(Instructions for the task) Only a number is wanted here. Tally the lines of the data that contain "PROFESSIONALE".

(Data under study)
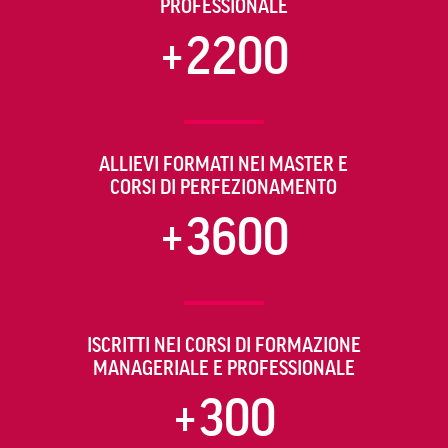
PROFESSIONALE
+2200
ALLIEVI FORMATI NEI MASTER E
CORSI DI PERFEZIONAMENTO
+3600
ISCRITTI NEI CORSI DI FORMAZIONE
MANAGERIALE E PROFESSIONALE
+300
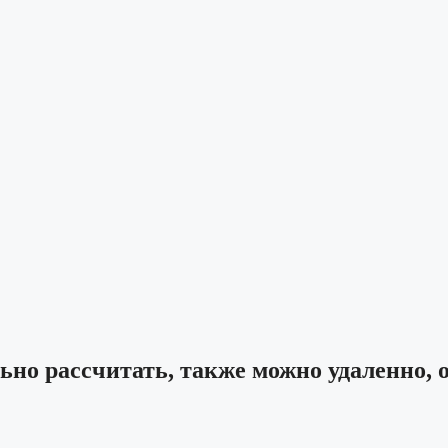
ьно рассчитать, также можно удаленно, 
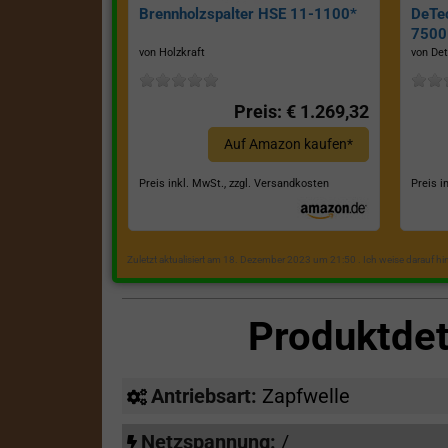
Brennholzspalter HSE 11-1100*
DeTe
7500E
von Holzkraft
von Det
Preis: € 1.269,32
Auf Amazon kaufen*
Preis inkl. MwSt., zzgl. Versandkosten
Preis i
Zuletzt aktualisiert am 18. Dezember 2023 um 21:50 . Ich weise darauf h
Produktde
Antriebsart:
Zapfwelle
Netzspannung:
/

(Exercise answer) 2